> **TASK GOAL**
Your result should be the lines holding the word "data", copied from the entries below.

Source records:
- - - - -
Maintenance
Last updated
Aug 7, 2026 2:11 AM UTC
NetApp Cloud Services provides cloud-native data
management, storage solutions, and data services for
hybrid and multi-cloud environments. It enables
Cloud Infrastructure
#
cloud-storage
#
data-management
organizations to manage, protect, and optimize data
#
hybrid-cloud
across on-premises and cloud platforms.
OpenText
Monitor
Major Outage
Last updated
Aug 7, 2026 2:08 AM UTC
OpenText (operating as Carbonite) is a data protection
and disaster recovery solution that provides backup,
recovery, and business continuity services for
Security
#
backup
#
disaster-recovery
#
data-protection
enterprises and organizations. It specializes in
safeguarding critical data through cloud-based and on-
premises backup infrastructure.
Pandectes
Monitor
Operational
- - - - -
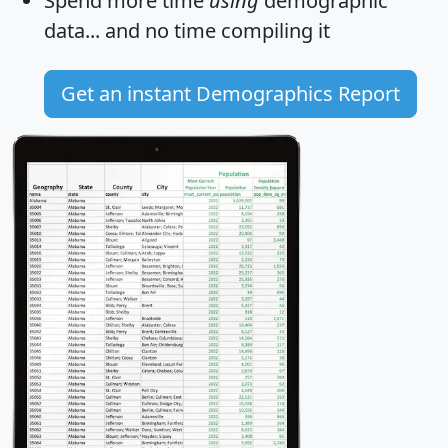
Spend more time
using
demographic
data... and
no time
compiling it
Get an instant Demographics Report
- - - - -
> **EXERCISE SOLUTION**
NetApp Cloud Services provides cloud-native data
management, storage solutions, and data services for
data-management
organizations to manage, protect, and optimize data
OpenText (operating as Carbonite) is a data protection
data-protection
safeguarding critical data through cloud-based and on-
data... and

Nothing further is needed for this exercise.